## Input

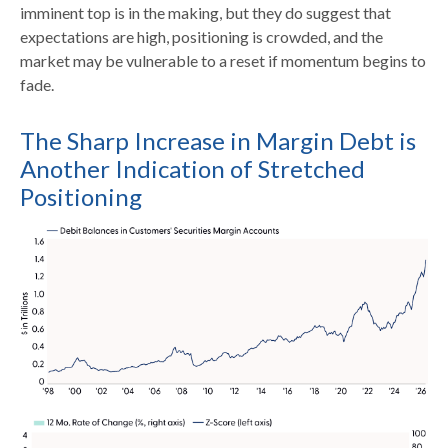
imminent top is in the making, but they do suggest that
expectations are high, positioning is crowded, and the
market may be vulnerable to a reset if momentum begins to
fade.
The Sharp Increase in Margin Debt is
Another Indication of Stretched
Positioning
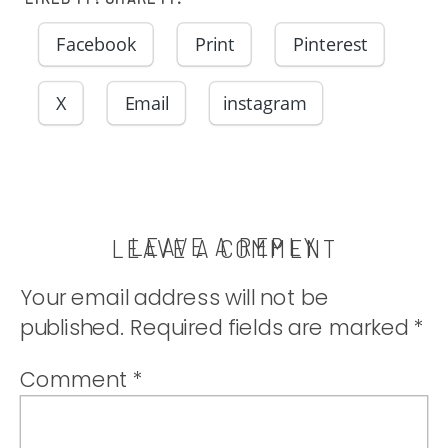
Facebook
Print
Pinterest
X
Email
instagram
LEAVE A REPLY
LEAVE A COMMENT
Your email address will not be
published.
Required fields are marked
*
Comment
*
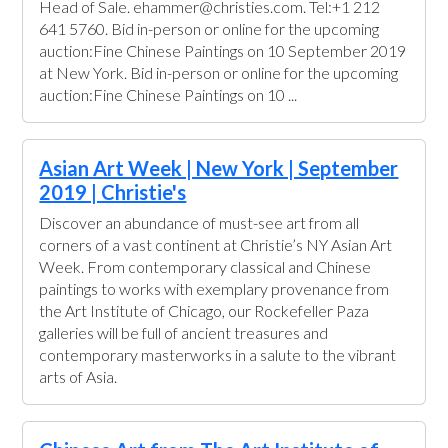
Head of Sale. ehammer@christies.com. Tel:+1 212
641 5760. Bid in-person or online for the upcoming
auction:Fine Chinese Paintings on 10 September 2019
at New York. Bid in-person or online for the upcoming
auction:Fine Chinese Paintings on 10 ...
Asian Art Week | New York | September
2019 | Christie's
Discover an abundance of must-see art from all
corners of a vast continent at Christie’s NY Asian Art
Week. From contemporary classical and Chinese
paintings to works with exemplary provenance from
the Art Institute of Chicago, our Rockefeller Paza
galleries will be full of ancient treasures and
contemporary masterworks in a salute to the vibrant
arts of Asia.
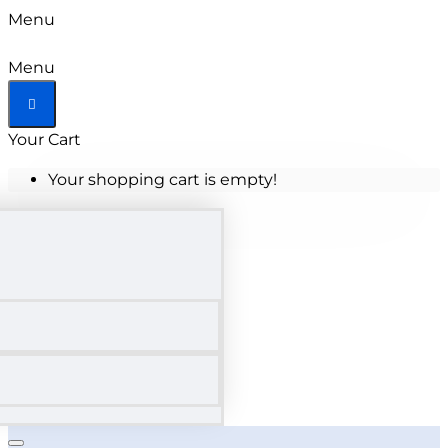
Menu
Menu
Your Cart
Your shopping cart is empty!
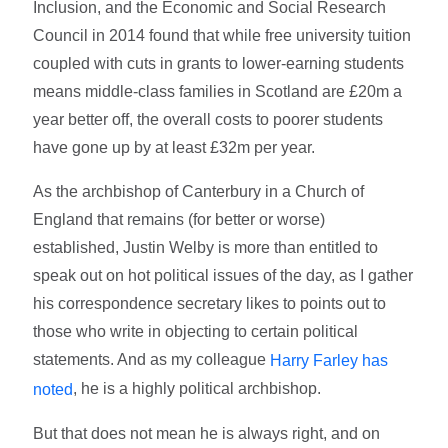
Inclusion, and the Economic and Social Research
Council in 2014 found that while free university tuition
coupled with cuts in grants to lower-earning students
means middle-class families in Scotland are £20m a
year better off, the overall costs to poorer students
have gone up by at least £32m per year.
As the archbishop of Canterbury in a Church of
England that remains (for better or worse)
established, Justin Welby is more than entitled to
speak out on hot political issues of the day, as I gather
his correspondence secretary likes to points out to
those who write in objecting to certain political
statements. And as my colleague
Harry Farley has
, he is a highly political archbishop.
noted
But that does not mean he is always right, and on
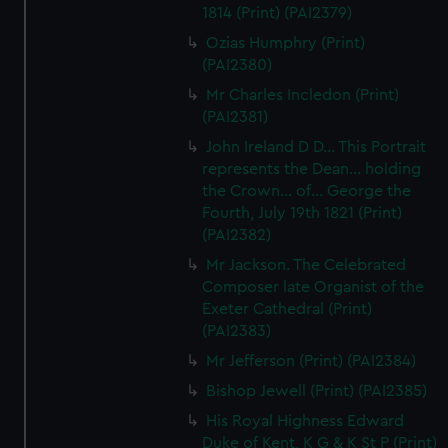
1814 (Print) (PAI2379)
Ozias Humphry (Print)
(PAI2380)
Mr Charles Incledon (Print)
(PAI2381)
John Ireland D D... This Portrait
represents the Dean... holding
the Crown... of... George the
Fourth, July 19th 1821 (Print)
(PAI2382)
Mr Jackson. The Celebrated
Composer late Organist of the
Exeter Cathedral (Print)
(PAI2383)
Mr Jefferson (Print) (PAI2384)
Bishop Jewell (Print) (PAI2385)
His Royal Highness Edward
Duke of Kent, K G & K St P (Print)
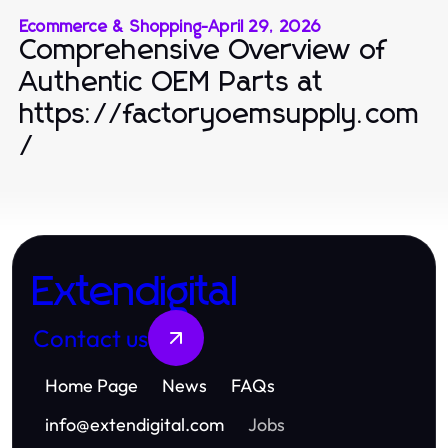
Ecommerce & Shopping
-
April 29, 2026
Comprehensive Overview of
Authentic OEM Parts at
https://factoryoemsupply.com
/
Extendigital
Contact us
Home Page
News
FAQs
info
@
extendigital.com
Jobs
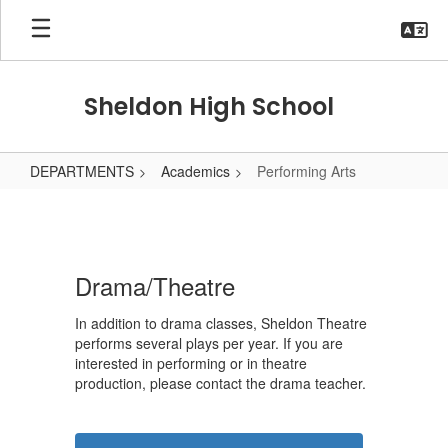
Skip
to
main
content
Sheldon High School
DEPARTMENTS
Academics
Performing Arts
Performing
Arts
Drama/Theatre
In addition to drama classes, Sheldon Theatre
performs several plays per year. If you are
interested in performing or in theatre
production, please contact the drama teacher.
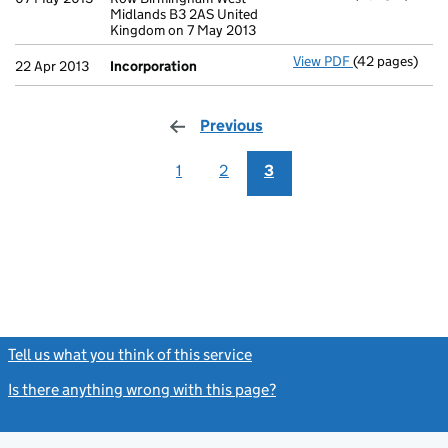
Midlands B3 2AS United
Kingdom on 7 May 2013
View PDF
(42 pages)
Incorporation
22 Apr 2013
Incorporation
Previous
page
1
2
3
Tell us what you think of this service
(link opens a new window)
Is there anything wrong with this page?
(link opens a new windo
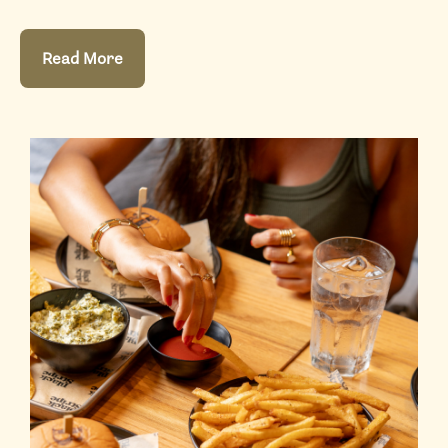
Read More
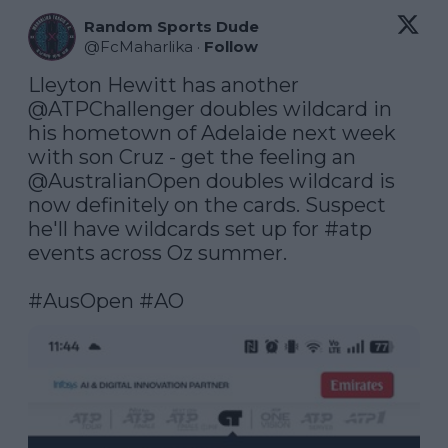
Random Sports Dude
@
FcMaharlika
·
Follow
Lleyton Hewitt has another 
@ATPChallenger
 doubles wildcard in 
his hometown of Adelaide next week 
with son Cruz - get the feeling an 
@AustralianOpen
 doubles wildcard is 
now definitely on the cards. Suspect 
he'll have wildcards set up for 
#atp
events across Oz summer.

#AusOpen
#AO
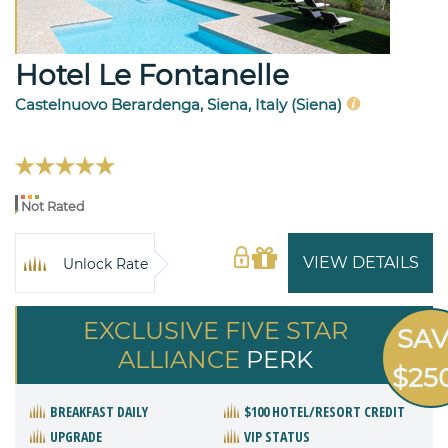
Hotel Le Fontanelle
Castelnuovo Berardenga, Siena, Italy (Siena)
Not Rated
VIEW DETAILS
Unlock Rate
EXCLUSIVE FIVE STAR
SA
ALLIANCE
PERK
$25
BREAKFAST DAILY
$100 HOTEL/RESORT CREDIT
UPGRADE
VIP STATUS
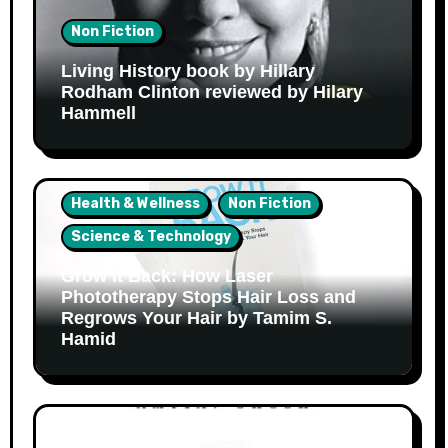
Non Fiction
Living History book by Hillary
Rodham Clinton reviewed by Hilary
Hammell
Health & Wellness
Non Fiction
Science & Technology
Grow It Back: How Laser
Phototherapy Stops Hair Loss and
Regrows Your Hair by Tamim S.
Hamid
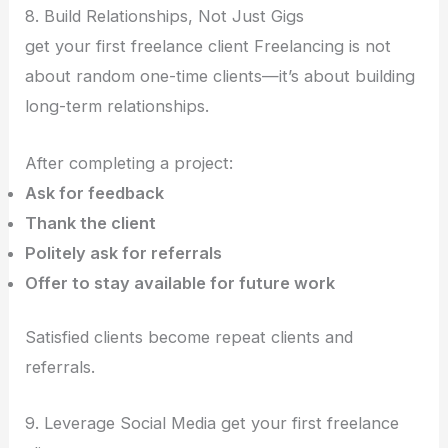
8. Build Relationships, Not Just Gigs
get your first freelance client Freelancing is not
about random one-time clients—it’s about building
long-term relationships.
After completing a project:
Ask for feedback
Thank the client
Politely ask for referrals
Offer to stay available for future work
Satisfied clients become repeat clients and
referrals.
9. Leverage Social Media get your first freelance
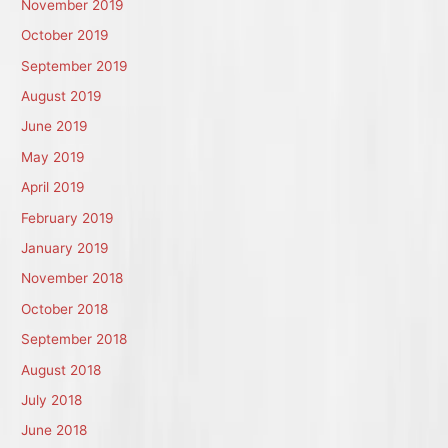
November 2019
October 2019
September 2019
August 2019
June 2019
May 2019
April 2019
February 2019
January 2019
November 2018
October 2018
September 2018
August 2018
July 2018
June 2018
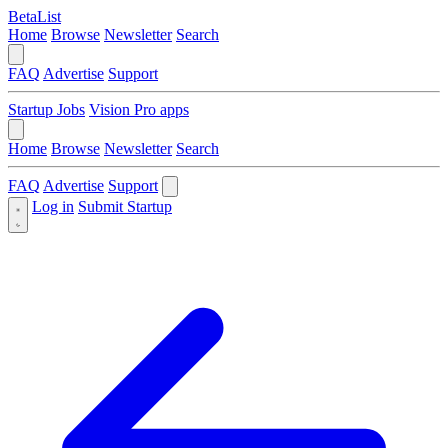
BetaList
Home
Browse
Newsletter
Search
FAQ
Advertise
Support
Startup Jobs
Vision Pro apps
Home
Browse
Newsletter
Search
FAQ
Advertise
Support
Log in
Submit Startup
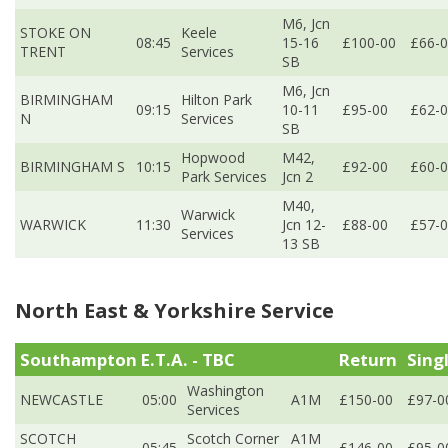
M6, Jcn
STOKE ON
Keele
08:45
15-16
£100-00
£66-
TRENT
Services
SB
M6, Jcn
BIRMINGHAM
Hilton Park
09:15
10-11
£95-00
£62-
N
Services
SB
Hopwood
M42,
BIRMINGHAM S
10:15
£92-00
£60-
Park Services
Jcn 2
M40,
Warwick
WARWICK
11:30
Jcn 12-
£88-00
£57-
Services
13 SB
North East & Yorkshire Service
Southampton E.T.A. - TBC
Return
Sing
Washington
NEWCASTLE
05:00
A1M
£150-00
£97-0
Services
SCOTCH
Scotch Corner
A1M
05:45
£146-00
£95-0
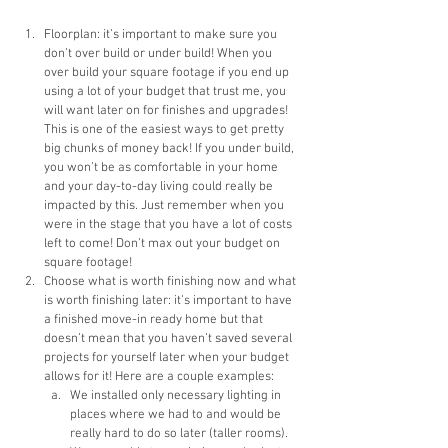
Floorplan: it’s important to make sure you 
don’t over build or under build! When you 
over build your square footage if you end up 
using a lot of your budget that trust me, you 
will want later on for finishes and upgrades! 
This is one of the easiest ways to get pretty 
big chunks of money back! If you under build, 
you won’t be as comfortable in your home 
and your day-to-day living could really be 
impacted by this. Just remember when you 
were in the stage that you have a lot of costs 
left to come! Don’t max out your budget on 
square footage!
Choose what is worth finishing now and what 
is worth finishing later: it’s important to have 
a finished move-in ready home but that 
doesn’t mean that you haven’t saved several 
projects for yourself later when your budget 
allows for it! Here are a couple examples:
We installed only necessary lighting in 
places where we had to and would be 
really hard to do so later (taller rooms). 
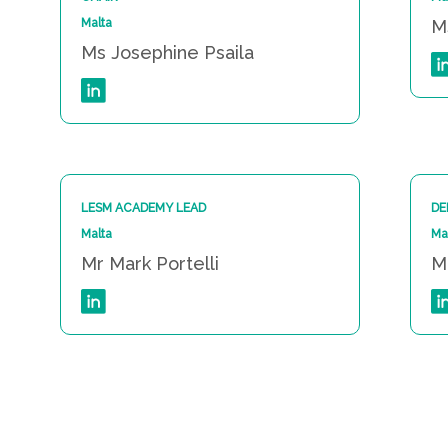
Malta
M
Ms Josephine Psaila
LESM ACADEMY LEAD
DE
Malta
Ma
Mr Mark Portelli
M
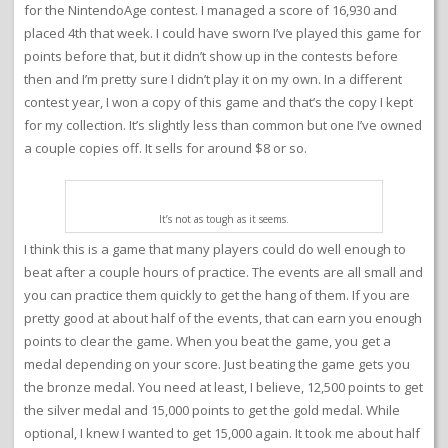
for the NintendoAge contest. I managed a score of 16,930 and
placed 4th that week. I could have sworn I’ve played this game for
points before that, but it didn’t show up in the contests before
then and I’m pretty sure I didn’t play it on my own. In a different
contest year, I won a copy of this game and that’s the copy I kept
for my collection. It’s slightly less than common but one I’ve owned
a couple copies off. It sells for around $8 or so.
It’s not as tough as it seems.
I think this is a game that many players could do well enough to
beat after a couple hours of practice. The events are all small and
you can practice them quickly to get the hang of them. If you are
pretty good at about half of the events, that can earn you enough
points to clear the game. When you beat the game, you get a
medal depending on your score. Just beating the game gets you
the bronze medal. You need at least, I believe, 12,500 points to get
the silver medal and 15,000 points to get the gold medal. While
optional, I knew I wanted to get 15,000 again. It took me about half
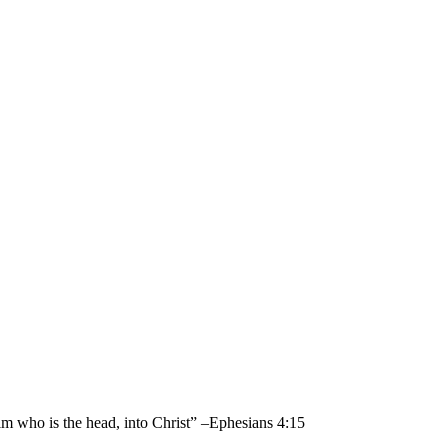
im who is the head, into Christ” –Ephesians 4:15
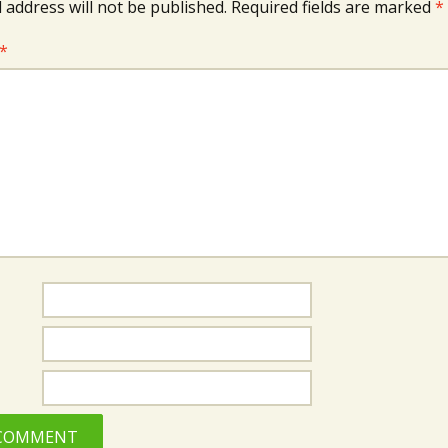
 address will not be published.
Required fields are marked
*
*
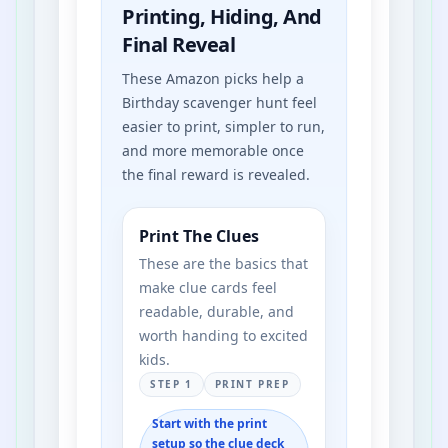
Printing, Hiding, And
Final Reveal
These Amazon picks help a
Birthday scavenger hunt feel
easier to print, simpler to run,
and more memorable once
the final reward is revealed.
Print The Clues
These are the basics that
make clue cards feel
readable, durable, and
worth handing to excited
kids.
STEP 1
PRINT PREP
Start with the print
setup so the clue deck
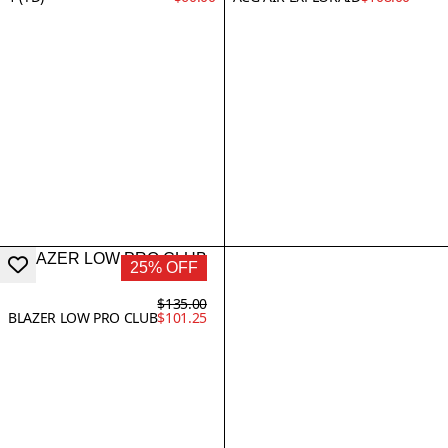
25% OFF
$135.00
BLAZER LOW PRO CLUB
$101.25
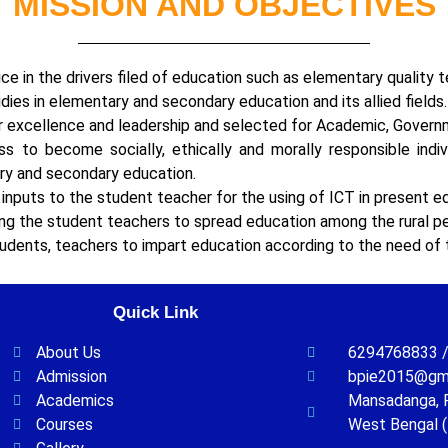
MISSION AND OBJECTIVES
e in the drivers filed of education such as elementary quality te
ies in elementary and secondary education and its allied fields.
r excellence and leadership and selected for Academic, Governm
 to become socially, ethically and morally responsible indivi
tary and secondary education.
nputs to the student teacher for the using of ICT in present e
ong the student teachers to spread education among the rural p
udents, teachers to impart education according to the need of 
Quick Link
About Us
6294768833 /
Admission
bpie2015@gm
Academics
Mansadanga, P.
Courses
West Bengal (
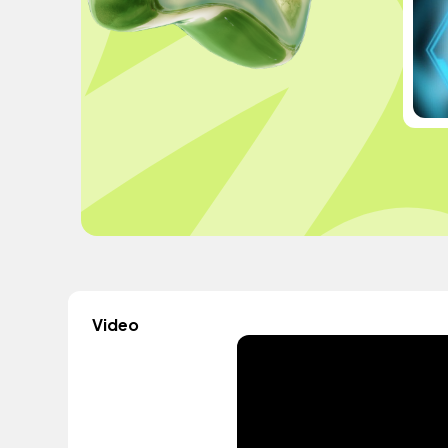
Video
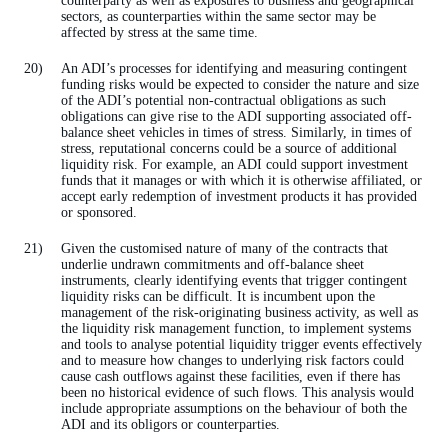
counterparty as well as exposures to business and geographical
sectors, as counterparties within the same sector may be
affected by stress at the same time.
An ADI’s processes for identifying and measuring contingent
funding risks would be expected to consider the nature and size
of the ADI’s potential non-contractual obligations as such
obligations can give rise to the ADI supporting associated off-
balance sheet vehicles in times of stress. Similarly, in times of
stress, reputational concerns could be a source of additional
liquidity risk. For example, an ADI could support investment
funds that it manages or with which it is otherwise affiliated, or
accept early redemption of investment products it has provided
or sponsored.
Given the customised nature of many of the contracts that
underlie undrawn commitments and off-balance sheet
instruments, clearly identifying events that trigger contingent
liquidity risks can be difficult. It is incumbent upon the
management of the risk-originating business activity, as well as
the liquidity risk management function, to implement systems
and tools to analyse potential liquidity trigger events effectively
and to measure how changes to underlying risk factors could
cause cash outflows against these facilities, even if there has
been no historical evidence of such flows. This analysis would
include appropriate assumptions on the behaviour of both the
ADI and its obligors or counterparties.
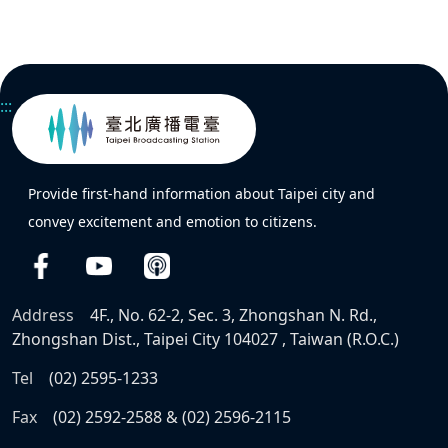
:::
Provide first-hand information about Taipei city and
convey excitement and emotion to citizens.
Address
4F., No. 62-2, Sec. 3, Zhongshan N. Rd.,
Zhongshan Dist., Taipei City 104027 , Taiwan (R.O.C.)
Tel
(02) 2595-1233
Fax
(02) 2592-2588 & (02) 2596-2115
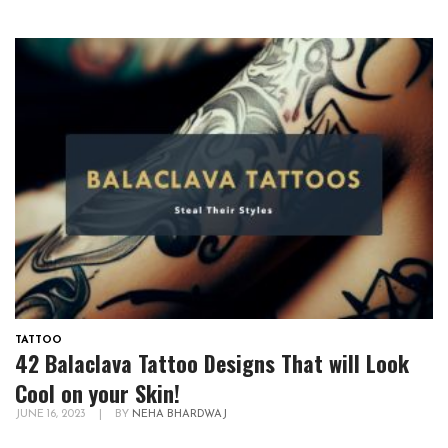
TATTOO
42 Balaclava Tattoo Designs That will Look
Cool on your Skin!
JUNE 16, 2023
|
BY
NEHA BHARDWAJ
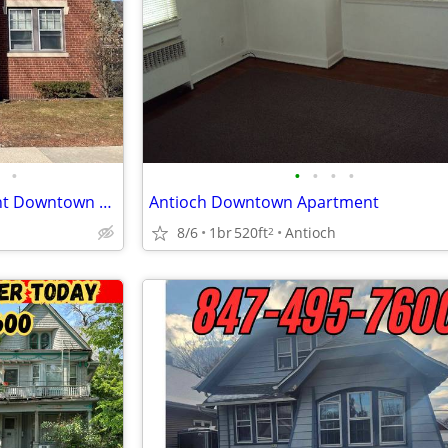
•
•
•
•
•
One Bedroom Lower Apartment Downtown Racine
Antioch Downtown Apartment
8/6
1br
520ft
Antioch
2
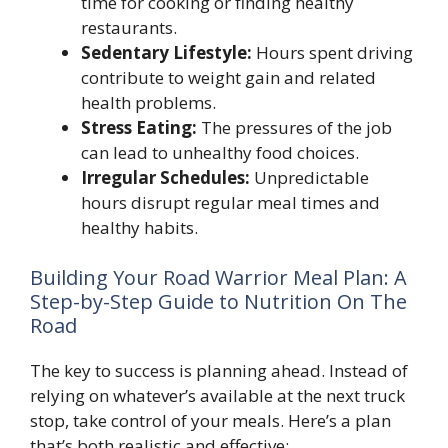
time for cooking or finding healthy
restaurants.
Sedentary Lifestyle:
Hours spent driving
contribute to weight gain and related
health problems.
Stress Eating:
The pressures of the job
can lead to unhealthy food choices.
Irregular Schedules:
Unpredictable
hours disrupt regular meal times and
healthy habits.
Building Your Road Warrior Meal Plan: A
Step-by-Step Guide to Nutrition On The
Road
The key to success is planning ahead. Instead of
relying on whatever’s available at the next truck
stop, take control of your meals. Here’s a plan
that’s both realistic and effective:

## What is being asked
With the pictures left out, copy exactly the lines from the line holding "(02) 2595-1233" through the final line of the records, including both.

## Solution for this exercise
(02) 2595-1233
Fax
(02) 2592-2588 & (02) 2596-2115
TATTOO
42 Balaclava Tattoo Designs That will Look
Cool on your Skin!
JUNE 16, 2023
|
BY
NEHA BHARDWAJ
•
•
•
•
•
One Bedroom Lower Apartment Downtown Racine
Antioch Downtown Apartment
8/6
1br
520ft
Antioch
2
time for cooking or finding healthy
restaurants.
Sedentary Lifestyle:
Hours spent driving
contribute to weight gain and related
health problems.
Stress Eating:
The pressures of the job
can lead to unhealthy food choices.
Irregular Schedules:
Unpredictable
hours disrupt regular meal times and
healthy habits.
Building Your Road Warrior Meal Plan: A
Step-by-Step Guide to Nutrition On The
Road
The key to success is planning ahead. Instead of
relying on whatever’s available at the next truck
stop, take control of your meals. Here’s a plan
that’s both realistic and effective:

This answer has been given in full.